I guess this argument has spiralled into a gutter quickly... trying to see who can out quote the other. See what you started Master 'o' Blades ....

Mike


----------



## Rich Parsons (Dec 14, 2003)

> _Originally posted by michaeledward _
> *. . .
> Michael Moore is a hero of mine ... and I do not think he is a liar; regardless of what some others post here.
> 
> Mike *



Mike,

I respect the fact that you have a different opinion.

I know for a fact that he lied in Roger and Me, and also painted a very poor picture of the city of Flint where I have lived most of my life. Now it is no great city, it is full of crime, only there were not people lined up to eat rabbits because some large company pulled some of its' work out of the city. 

So, since I lived his portrayal of the city I grew up, I suspect everything he does and says.

Now, does he have the right and priviledge to make such movies? Yes. Do, I have teh right and priviledge to sit here and call him a liar and a great BS artist? Yes I do.

Now he does raise some good questions, it is all about how he presents his material for sensationalism. 

Do, I think there is violoence in the USA? I grew up in Flint Mi, yes there is Violence. Did you know that most universities have separate statistics for crimes and assaults, and are not published with the city facts. So some cities that people think are sooo safe are not really. Do, I think that large companies owe me and my children a job just because they offered my father a job 30+ years ago? No I do not. Yet, I do believe that a large companies hould look out for its employees and the ecology.

Yet these are just my opinions.
:asian:


----------



## MisterMike (Dec 14, 2003)

> _Originally posted by Touch'O'Death _
> *As Time Magazine said, Micheal Moore and Anne Coulter are both experts at saying what a "Son of a Bit**" the other guy is. Lying would be to easy to call them on. So Please list these lies that Micheal Moore has spouted or don't call him liar. I didn't see the flick but he only suggests that the KKK and the NRA are related because One ended the same time another began. Its not a lie, it happened. *



Big deal. The mission of each are completely different. To assert that they have anything in common is idiotic.


----------



## michaeledward (Dec 15, 2003)

> Big deal. The mission of each are completely different. To assert that they have anything in common is idiotic.



Write it down ... MisterMike and I agree on something ... Ann Coulter and Michael Moore are *completely different*.

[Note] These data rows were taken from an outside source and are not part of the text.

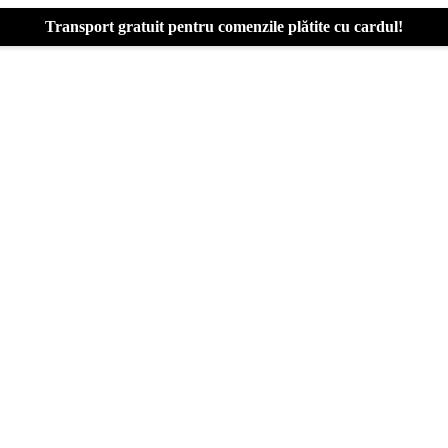
Transport gratuit pentru comenzile plătite cu cardul!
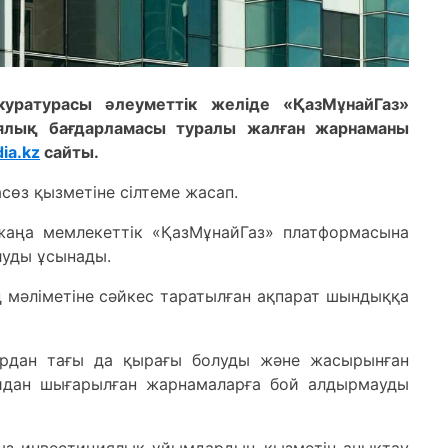
ратурасы әлеуметтік желіде «ҚазМұнайГаз»
ялық бағдарламасы туралы жалған жарнаманы
ia.kz
сайты.
өз қызметіне сілтеме жасап.
 жаңа мемлекеттік «ҚазМұнайГаз» платформасына
луды ұсынады.
 мәліметіне сәйкес таратылған ақпарат шындыққа
ардан тағы да қырағы болуды және жасырынған
йдан шығарылған жарнамаларға бой алдырмауды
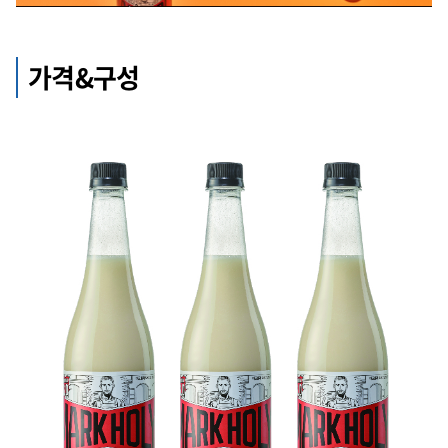
가격&구성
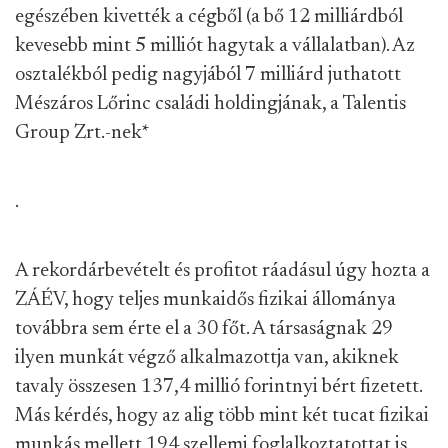
egészében kivették a cégből (a bő 12 milliárdból
kevesebb mint 5 milliót hagytak a vállalatban). Az
osztalékból pedig nagyjából 7 milliárd juthatott
Mészáros Lőrinc családi holdingjának, a Talentis
Group Zrt.-nek
*
.
A rekordárbevételt és profitot ráadásul úgy hozta a
ZÁÉV, hogy teljes munkaidős fizikai állománya
továbbra sem érte el a 30 főt. A társaságnak 29
ilyen munkát végző alkalmazottja van, akiknek
tavaly összesen 137,4 millió forintnyi bért fizetett.
Más kérdés, hogy az alig több mint két tucat fizikai
munkás mellett 194 szellemi foglalkoztatottat is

:rofl: :argue: :rofl: :argue: :rofl: :argue: :rofl: :argue: :rofl:

Please insert your own joke here about how michael moore and ann coulter are different


----------



## Touch Of Death (Dec 15, 2003)

So the lies are the fact that he compared the rhetoric with a tragedy or two. That isn't lying thats comparing the rhetoric with a tragedy or two. Lying would be "when asked to comment on the tragedy Mr. Heston said..." So what else ya got? And I'm sure Flint is a flourishing town full of promise just like Allen Town PA, but he remembers a better time and made a movie about it; so what? I'm waiting for that movie that shows that Flint is the future. Wait Micheal Moore made that movie already. Too bad its our future.:shrug: 
Sean


----------



## Rich Parsons (Dec 15, 2003)

> _Originally posted by Touch'O'Death _
> *So the lies are the fact that he compared the rhetoric with a tragedy or two. That isn't lying thats comparing the rhetoric with a tragedy or two. Lying would be "when asked to comment on the tragedy Mr. Heston said..." So what else ya got? And I'm sure Flint is a flourishing town full of promise just like Allen Town PA, but he remembers a better time and made a movie about it; so what? I'm waiting for that movie that shows that Flint is the future. Wait Micheal Moore made that movie already. Too bad its our future.:shrug:
> Sean *




Hey Sean,

I never said that Flint was the busting and growing city. What I did not liek is the fact that he said the whole city as living on the streets and everyone was raising rabbits for food. I could go to any city in the world and find the crazies and make a movie to make the city look bad. 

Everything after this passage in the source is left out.